On Tuesday, Western Australia Supreme Court judge Justice Jenni Hill adjourned the matter until next month.
When MinRes managed to clinch a deal with McGrath Nicol to buy part of Alita and all of its Bald Hill lithium mine without any rival bidders getting access to the books, it had seemed the two firms had a tight relationship.
However, MinRes’ court action arguing McGrath Nicol’s role as liquidator for Alita Resources was redundant because of the amount of cash the Western Australia-based company has in the bank.
“Alita Resources has circa $100m in cash. There is no longer a need for liquidators who are charging significant fees for their services,” a MinRes spokesman said.
“The affairs of the company can be managed by a newly constituted board.”
Through a series of structures, Alita had Australia’s only in-production lithium mines, Bald Hill.
It was placed in administration in 2019 when prices for the commodity slumped, and since then McGrath Nicol – while acting as administrator – had been in protracted arrangements to sell the company to a China-connected company which it installed to run its Bald Hill mine and which subsequently sold its lithium at dramatically below-market rates.
That bid by the China-connected company, Austroid Holdings (and an earlier one by related company CHEL) was knocked back by the Foreign Investment Review Board, and subsequently McGrath Nicol sold a stake in Alita to MinRes.
Lithium is a key commodity needed for the electrification of the world and a component in batteries for electric vehicles (EV), mobile phones, and solar power backup storage.

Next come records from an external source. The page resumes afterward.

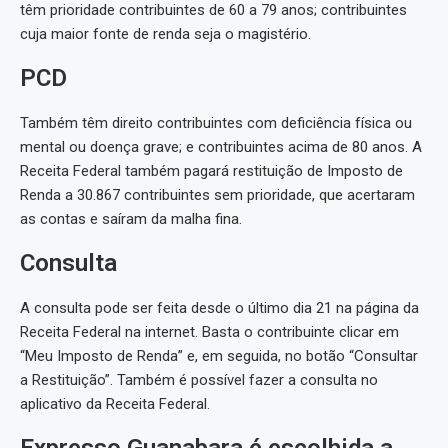
têm prioridade contribuintes de 60 a 79 anos; contribuintes
cuja maior fonte de renda seja o magistério.
PCD
Também têm direito contribuintes com deficiência física ou
mental ou doença grave; e contribuintes acima de 80 anos. A
Receita Federal também pagará restituição de Imposto de
Renda a 30.867 contribuintes sem prioridade, que acertaram
as contas e saíram da malha fina.
Consulta
A consulta pode ser feita desde o último dia 21 na página da
Receita Federal na internet. Basta o contribuinte clicar em
“Meu Imposto de Renda” e, em seguida, no botão “Consultar
a Restituição”. Também é possível fazer a consulta no
aplicativo da Receita Federal.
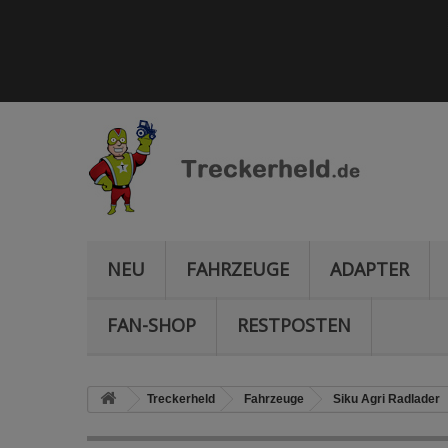
NEU
FAHRZEUGE
ADAPTER
FAN-SHOP
RESTPOSTEN
Treckerheld
Fahrzeuge
Siku Agri Radlader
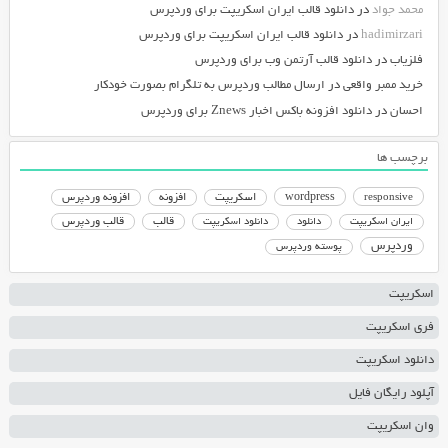
محمد جواد
در
دانلود قالب ایران اسکریپت برای وردپرس
hadimirzari
در
دانلود قالب ایران اسکریپت برای وردپرس
فلزیاب
در
دانلود قالب آرتمن وب برای وردپرس
خرید ممبر واقعی
در
ارسال مطالب وردپرس به تلگرام بصورت خودکار
احسان
در
دانلود افزونه باکس اخبار Znews برای وردپرس
برچسب ها
responsive
wordpress
اسکریپت
افزونه
افزونه وردپرس
دانلود اسکریپت
قالب
قالب وردپرس
ایران اسکریپت
دانلود
وردپرس
پوسته وردپرس
اسکریپت
فری اسکریپت
دانلود اسکریپت
آپلود رایگان فایل
وان اسکریپت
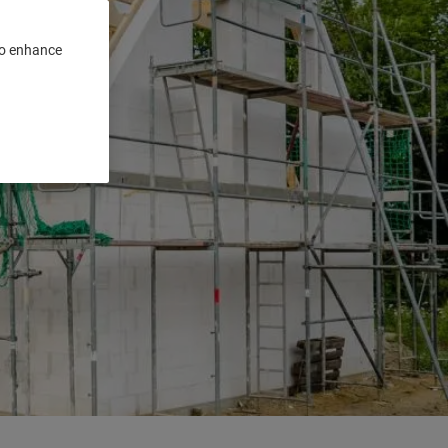
 to enhance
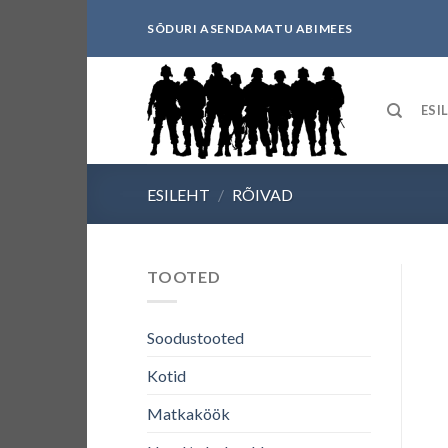
Skip
SÕDURI ASENDAMATU ABIMEES
to
content
ESI
ESILEHT
/
RÕIVAD
TOOTED
Soodustooted
Kotid
Matkaköök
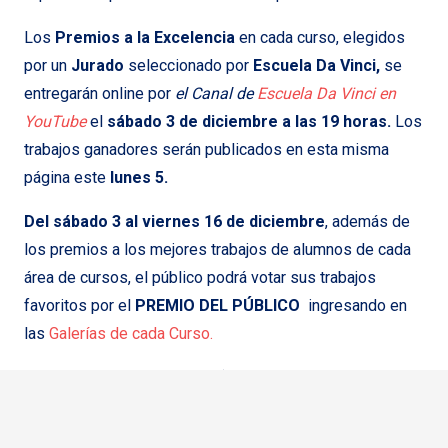
Los
Premios a la Excelencia
en cada curso, elegidos
por un
Jurado
seleccionado por
Escuela Da Vinci,
se
entregarán online por
el Canal de
Escuela Da Vinci en
YouTube
el
sábado 3 de diciembre a las 19 horas.
Los
trabajos ganadores serán publicados en esta misma
página este
lunes 5.
Del sábado 3 al viernes 16 de diciembre
, además de
los premios a los mejores trabajos de alumnos de cada
área de cursos, el público podrá votar sus trabajos
favoritos por el
PREMIO DEL PÚBLICO
ingresando en
las
Galerías de cada Curso.
Entregaremos dos premios (un
Curso de Formación
Profesional
a elección a cada uno) a los autores de los
trabajos más votados por el público y ocho menciones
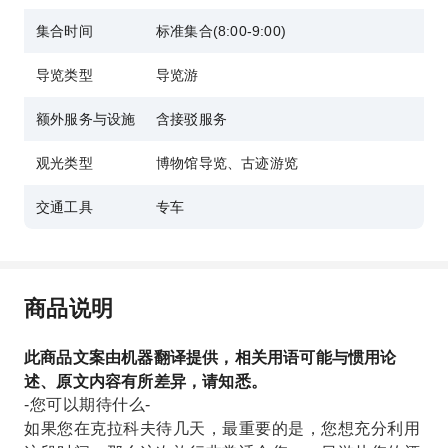
集合时间
标准集合(8:00-9:00)
导览类型
导览游
额外服务与设施
含接驳服务
观光类型
博物馆导览、古迹游览
交通工具
专车
商品说明
此商品文案由机器翻译提供，相关用语可能与惯用论
述、原文内容有所差异，请知悉。
-您可以期待什么-
如果您在克拉科夫待几天，最重要的是，您想充分利用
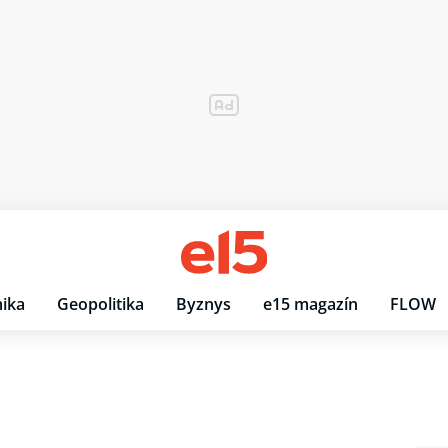
ika
Geopolitika
Byznys
e15 magazín
FLOW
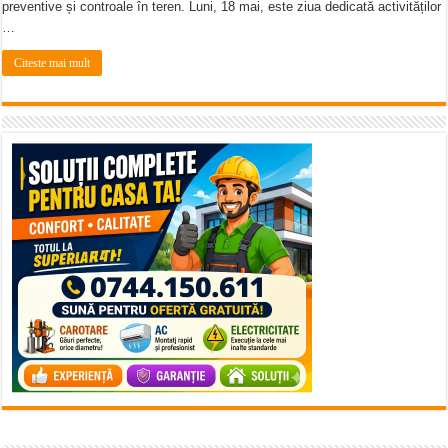
preventive și controale în teren. Luni, 18 mai, este ziua dedicată activităților
…
Citeste mai mult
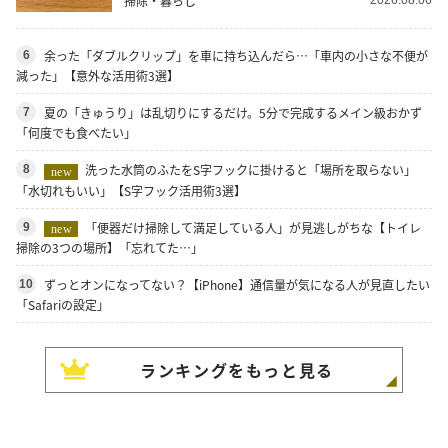
掃除・暮らし
余った「ダブルクリップ」を車に持ち込んだら…「車内の小さな不便が
6
減った」【意外な活用術3選】
夏の「きゅうり」は乱切りにするだけ。5分で完成するメイン級おかず
7
「何度でも食べたい」
洗った水筒のふたをS字フックに掛けると「場所を取らない」
8
new
「水切れもいい」【S字フック活用術3選】
「便器だけ掃除して満足している人」が見逃しがちな【トイレ
9
new
掃除の3つの場所】「忘れてた…」
ずっとオンになってない？【iPhone】通信量が気になる人が見直したい
10
「Safariの設定」
ランキングをもっと見る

As more countries have signed up for net zero targets, prices for lithium have tripled over four years but have fallen this past year on fears of a slowdown in EV sales in China.
McGrath Nicol has said it was taken by surprise by MinRes’s attempt to remove it and said in a statement to Alita shareholders that the dual listed entity – listed in both Australia and Singapore – was still in debt.
McGrath Nicol said companies associated with Alita owed the Australian Taxation Office about $203m.
That could potentially have made the ATO the biggest creditor in Alita, ahead of Austroid, which had agreed to the MinRes deal.
“The liquidators received a letter enclosing a formal proof of debt from the ATO in the amount $203,045,626.28 which states that Alita still is, justly, truly and contingently indebted to the deputy commissioner of taxation for income tax,” McGrath Nicol said in a statement. “Tax consultants have been engaged to prepare and finalise the Alita Group’s
income tax returns for FY23 and FY24. The FY24 tax returns will also include an assessment of the tax payable following the sale of Alita’s shares in Tawana.”
Alita was delisted from the ASX, but its shares remain on hold in Singapore.
A MinRes spokesman said its proposed move would allow shareholders – including in the ASX-listed entity – to “vote on the directors and have a say on the future affairs of the company”.
“MinRes supports control reverting to a newly constituted board of directors who have been approved by shareholders and who will be accountable to the shareholders,” the spokesman said.
McGrath Nicol has previously come under scrutiny for not opening the books of Alita to other potential bidders and instead selling Bald Hill to MinRes for about $260m plus the 9.9 per cent shareholding in Alita.
As The Australian revealed earlier this year, Glencore and Sagex Capital had made a non-binding offer to buy the company’s debt and relist it for as much as $1.8bn.